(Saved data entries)
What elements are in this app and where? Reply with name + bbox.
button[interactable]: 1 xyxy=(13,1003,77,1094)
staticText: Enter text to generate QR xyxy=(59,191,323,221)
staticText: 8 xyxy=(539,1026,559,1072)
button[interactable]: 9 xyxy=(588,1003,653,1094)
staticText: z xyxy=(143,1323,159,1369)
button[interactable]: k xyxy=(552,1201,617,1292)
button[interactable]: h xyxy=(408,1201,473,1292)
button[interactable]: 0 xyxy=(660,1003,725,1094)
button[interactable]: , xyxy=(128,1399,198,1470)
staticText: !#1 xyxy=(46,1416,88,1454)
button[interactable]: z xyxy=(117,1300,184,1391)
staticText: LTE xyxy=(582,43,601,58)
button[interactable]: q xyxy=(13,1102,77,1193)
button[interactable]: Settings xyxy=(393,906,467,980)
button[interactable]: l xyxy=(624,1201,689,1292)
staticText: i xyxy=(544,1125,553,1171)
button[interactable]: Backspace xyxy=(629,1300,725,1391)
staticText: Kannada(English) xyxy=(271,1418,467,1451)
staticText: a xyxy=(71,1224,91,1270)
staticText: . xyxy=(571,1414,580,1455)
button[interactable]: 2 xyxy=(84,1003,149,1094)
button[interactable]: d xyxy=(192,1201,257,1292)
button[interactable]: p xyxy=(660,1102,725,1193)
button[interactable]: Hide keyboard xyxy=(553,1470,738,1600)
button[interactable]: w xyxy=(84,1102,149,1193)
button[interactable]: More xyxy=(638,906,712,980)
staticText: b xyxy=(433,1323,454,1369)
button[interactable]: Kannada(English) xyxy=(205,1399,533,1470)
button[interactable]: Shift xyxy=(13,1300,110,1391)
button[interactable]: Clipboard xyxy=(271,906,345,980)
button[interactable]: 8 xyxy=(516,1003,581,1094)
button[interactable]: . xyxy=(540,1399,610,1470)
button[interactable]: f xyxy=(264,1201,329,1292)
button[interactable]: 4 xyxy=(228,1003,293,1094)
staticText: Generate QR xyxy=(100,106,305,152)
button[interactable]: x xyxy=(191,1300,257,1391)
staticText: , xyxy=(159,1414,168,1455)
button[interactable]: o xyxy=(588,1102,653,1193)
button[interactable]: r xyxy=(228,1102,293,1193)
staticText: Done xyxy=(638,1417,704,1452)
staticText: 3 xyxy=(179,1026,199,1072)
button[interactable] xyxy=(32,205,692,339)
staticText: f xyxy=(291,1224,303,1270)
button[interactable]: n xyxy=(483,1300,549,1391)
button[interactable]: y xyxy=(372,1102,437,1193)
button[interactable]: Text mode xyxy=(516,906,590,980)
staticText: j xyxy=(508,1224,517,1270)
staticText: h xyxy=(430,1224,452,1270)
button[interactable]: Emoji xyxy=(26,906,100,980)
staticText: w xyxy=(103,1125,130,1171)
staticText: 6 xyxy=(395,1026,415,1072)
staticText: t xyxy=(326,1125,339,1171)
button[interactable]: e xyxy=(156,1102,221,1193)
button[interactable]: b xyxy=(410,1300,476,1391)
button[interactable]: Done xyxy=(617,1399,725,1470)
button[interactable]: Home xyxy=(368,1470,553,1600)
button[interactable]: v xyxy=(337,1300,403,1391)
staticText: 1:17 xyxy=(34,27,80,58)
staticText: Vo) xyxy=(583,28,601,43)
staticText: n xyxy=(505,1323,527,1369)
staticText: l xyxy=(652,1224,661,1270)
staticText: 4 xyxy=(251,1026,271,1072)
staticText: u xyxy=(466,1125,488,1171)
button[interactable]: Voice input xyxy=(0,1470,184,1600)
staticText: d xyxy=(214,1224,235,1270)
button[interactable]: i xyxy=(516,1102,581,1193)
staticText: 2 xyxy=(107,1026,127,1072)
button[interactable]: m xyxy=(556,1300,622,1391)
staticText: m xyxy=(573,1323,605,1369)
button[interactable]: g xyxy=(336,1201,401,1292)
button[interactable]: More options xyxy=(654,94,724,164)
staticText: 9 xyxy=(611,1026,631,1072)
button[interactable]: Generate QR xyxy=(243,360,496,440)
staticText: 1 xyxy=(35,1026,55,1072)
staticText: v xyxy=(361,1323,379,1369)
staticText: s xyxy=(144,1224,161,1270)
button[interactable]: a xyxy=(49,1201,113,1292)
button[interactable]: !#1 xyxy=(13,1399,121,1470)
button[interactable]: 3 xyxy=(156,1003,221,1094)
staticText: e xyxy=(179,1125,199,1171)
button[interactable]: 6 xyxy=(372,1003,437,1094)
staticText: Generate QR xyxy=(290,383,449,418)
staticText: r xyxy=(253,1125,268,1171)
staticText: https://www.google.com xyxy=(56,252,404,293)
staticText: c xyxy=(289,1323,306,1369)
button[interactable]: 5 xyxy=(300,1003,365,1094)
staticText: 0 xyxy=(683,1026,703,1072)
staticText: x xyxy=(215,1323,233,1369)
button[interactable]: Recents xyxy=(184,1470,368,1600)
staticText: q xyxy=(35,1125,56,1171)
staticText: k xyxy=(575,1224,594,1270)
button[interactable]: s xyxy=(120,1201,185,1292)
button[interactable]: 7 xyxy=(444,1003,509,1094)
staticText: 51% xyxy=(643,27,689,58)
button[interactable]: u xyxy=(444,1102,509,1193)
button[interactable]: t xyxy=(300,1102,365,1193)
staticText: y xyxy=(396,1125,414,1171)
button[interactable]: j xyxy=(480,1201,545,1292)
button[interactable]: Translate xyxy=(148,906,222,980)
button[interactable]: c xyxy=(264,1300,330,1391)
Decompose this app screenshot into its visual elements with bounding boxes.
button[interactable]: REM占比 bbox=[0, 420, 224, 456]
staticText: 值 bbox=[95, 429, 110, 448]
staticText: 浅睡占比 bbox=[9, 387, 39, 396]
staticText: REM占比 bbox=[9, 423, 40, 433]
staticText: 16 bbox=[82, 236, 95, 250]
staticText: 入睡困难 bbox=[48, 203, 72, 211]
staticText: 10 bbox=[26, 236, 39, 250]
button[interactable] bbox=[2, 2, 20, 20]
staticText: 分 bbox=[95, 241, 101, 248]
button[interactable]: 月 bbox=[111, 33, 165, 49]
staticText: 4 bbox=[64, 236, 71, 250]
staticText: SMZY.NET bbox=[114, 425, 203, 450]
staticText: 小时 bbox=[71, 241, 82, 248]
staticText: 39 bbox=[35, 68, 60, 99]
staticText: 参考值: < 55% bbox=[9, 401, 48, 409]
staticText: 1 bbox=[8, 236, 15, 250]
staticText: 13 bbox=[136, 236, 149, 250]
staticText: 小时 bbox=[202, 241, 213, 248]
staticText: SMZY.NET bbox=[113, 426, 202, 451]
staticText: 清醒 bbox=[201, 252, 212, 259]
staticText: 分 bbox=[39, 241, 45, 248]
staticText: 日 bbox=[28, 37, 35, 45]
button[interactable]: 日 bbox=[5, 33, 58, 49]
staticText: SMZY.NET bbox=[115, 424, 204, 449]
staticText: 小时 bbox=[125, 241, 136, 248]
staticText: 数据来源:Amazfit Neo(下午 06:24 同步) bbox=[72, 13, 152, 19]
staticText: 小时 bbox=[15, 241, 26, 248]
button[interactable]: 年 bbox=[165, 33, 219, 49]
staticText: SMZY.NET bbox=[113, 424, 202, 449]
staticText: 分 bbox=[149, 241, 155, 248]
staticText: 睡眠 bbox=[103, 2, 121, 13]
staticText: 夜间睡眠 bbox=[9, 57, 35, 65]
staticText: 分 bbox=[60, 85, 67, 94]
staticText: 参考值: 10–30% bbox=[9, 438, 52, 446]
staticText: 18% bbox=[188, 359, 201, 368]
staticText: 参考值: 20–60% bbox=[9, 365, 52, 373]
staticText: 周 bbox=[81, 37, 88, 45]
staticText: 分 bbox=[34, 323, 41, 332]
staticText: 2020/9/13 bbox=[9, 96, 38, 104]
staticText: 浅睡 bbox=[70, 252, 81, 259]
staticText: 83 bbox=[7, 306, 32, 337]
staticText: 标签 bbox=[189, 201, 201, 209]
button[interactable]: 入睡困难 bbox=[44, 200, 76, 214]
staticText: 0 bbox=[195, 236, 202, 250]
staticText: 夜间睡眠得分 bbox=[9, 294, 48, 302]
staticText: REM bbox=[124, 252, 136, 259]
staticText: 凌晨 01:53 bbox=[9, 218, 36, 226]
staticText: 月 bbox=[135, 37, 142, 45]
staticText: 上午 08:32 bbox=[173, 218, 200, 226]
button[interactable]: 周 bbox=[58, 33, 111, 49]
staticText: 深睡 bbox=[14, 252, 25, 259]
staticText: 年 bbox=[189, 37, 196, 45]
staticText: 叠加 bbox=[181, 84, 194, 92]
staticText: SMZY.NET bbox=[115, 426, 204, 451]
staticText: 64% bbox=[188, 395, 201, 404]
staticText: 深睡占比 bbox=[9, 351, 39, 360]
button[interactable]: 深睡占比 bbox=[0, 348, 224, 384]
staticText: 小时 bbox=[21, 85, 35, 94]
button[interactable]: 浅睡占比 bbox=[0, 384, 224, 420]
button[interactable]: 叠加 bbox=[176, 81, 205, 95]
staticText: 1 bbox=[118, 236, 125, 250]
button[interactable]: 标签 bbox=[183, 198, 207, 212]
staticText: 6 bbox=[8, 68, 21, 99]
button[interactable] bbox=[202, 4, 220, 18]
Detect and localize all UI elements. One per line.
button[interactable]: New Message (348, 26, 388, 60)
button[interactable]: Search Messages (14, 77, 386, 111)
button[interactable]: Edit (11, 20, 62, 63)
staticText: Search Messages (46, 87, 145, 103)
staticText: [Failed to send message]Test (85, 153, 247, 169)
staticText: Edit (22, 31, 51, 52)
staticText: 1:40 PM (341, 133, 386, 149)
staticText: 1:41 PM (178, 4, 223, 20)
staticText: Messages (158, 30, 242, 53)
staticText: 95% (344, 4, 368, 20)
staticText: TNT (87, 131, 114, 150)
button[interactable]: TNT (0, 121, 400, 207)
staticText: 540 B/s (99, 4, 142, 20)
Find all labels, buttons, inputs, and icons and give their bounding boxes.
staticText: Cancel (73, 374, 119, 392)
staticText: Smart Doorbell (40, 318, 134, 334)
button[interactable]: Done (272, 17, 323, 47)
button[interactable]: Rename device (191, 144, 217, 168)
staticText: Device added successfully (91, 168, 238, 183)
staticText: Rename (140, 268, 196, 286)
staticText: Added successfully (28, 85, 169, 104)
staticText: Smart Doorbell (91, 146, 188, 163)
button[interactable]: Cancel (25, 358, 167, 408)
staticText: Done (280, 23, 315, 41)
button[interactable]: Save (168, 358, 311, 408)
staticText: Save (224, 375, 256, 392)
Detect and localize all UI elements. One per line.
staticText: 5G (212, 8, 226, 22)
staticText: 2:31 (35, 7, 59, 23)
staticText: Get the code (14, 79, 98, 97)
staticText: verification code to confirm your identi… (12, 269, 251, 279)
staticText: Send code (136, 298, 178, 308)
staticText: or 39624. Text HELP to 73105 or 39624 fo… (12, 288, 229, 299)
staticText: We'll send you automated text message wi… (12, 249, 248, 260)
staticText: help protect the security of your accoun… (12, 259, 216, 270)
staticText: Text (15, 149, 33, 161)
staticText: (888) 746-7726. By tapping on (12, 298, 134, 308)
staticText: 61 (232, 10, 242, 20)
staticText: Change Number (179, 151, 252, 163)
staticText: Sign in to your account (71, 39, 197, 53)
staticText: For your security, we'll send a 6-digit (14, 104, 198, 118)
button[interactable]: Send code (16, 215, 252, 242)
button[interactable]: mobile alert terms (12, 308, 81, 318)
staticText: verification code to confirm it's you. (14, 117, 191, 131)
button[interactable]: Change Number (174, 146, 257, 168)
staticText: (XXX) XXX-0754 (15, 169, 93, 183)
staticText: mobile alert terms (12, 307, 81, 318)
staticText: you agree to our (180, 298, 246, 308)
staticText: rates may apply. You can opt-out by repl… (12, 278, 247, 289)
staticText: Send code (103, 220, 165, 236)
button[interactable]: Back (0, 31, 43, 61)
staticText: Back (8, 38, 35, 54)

*WHAT IS REQUIRED:* Please return each line of the data above in which the word "Rename" occurs.

*RESPONSE TO THE EXERCISE:*
button[interactable]: Rename device (191, 144, 217, 168)
staticText: Rename (140, 268, 196, 286)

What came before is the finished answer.